* **YOUR TASK**:
Needed from the data below: every line from the one with "Designed by Fraccino. (987, 740)" up to and including the one with "jETA 블로그 정보 보기 (1075, 30)", repeated exactly and with nothing else.

* **SUPPLIED MATERIAL**:
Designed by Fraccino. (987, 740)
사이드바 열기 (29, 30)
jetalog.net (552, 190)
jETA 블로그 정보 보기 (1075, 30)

==

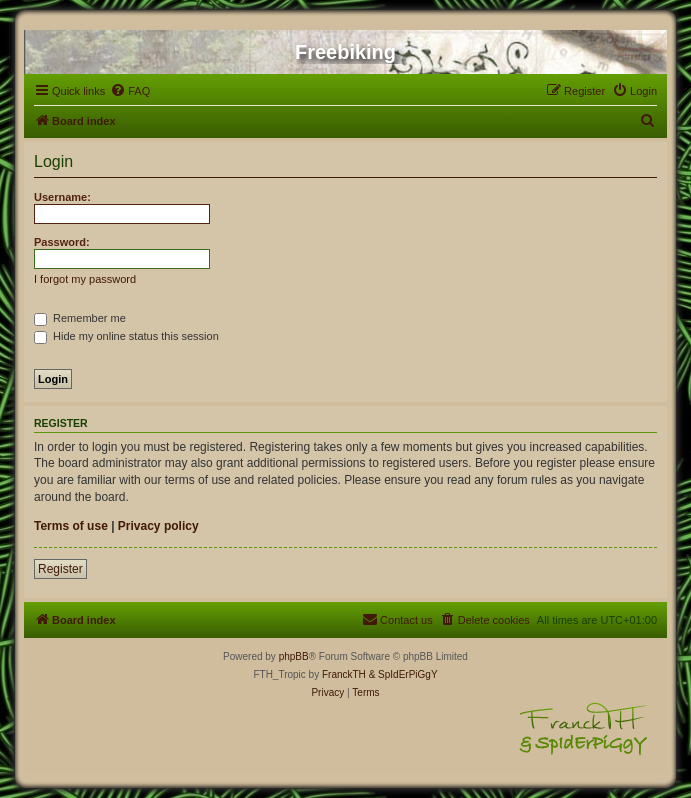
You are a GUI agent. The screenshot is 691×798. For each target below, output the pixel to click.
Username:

* **EXERCISE ANSWER**:
Designed by Fraccino. (987, 740)
사이드바 열기 (29, 30)
jetalog.net (552, 190)
jETA 블로그 정보 보기 (1075, 30)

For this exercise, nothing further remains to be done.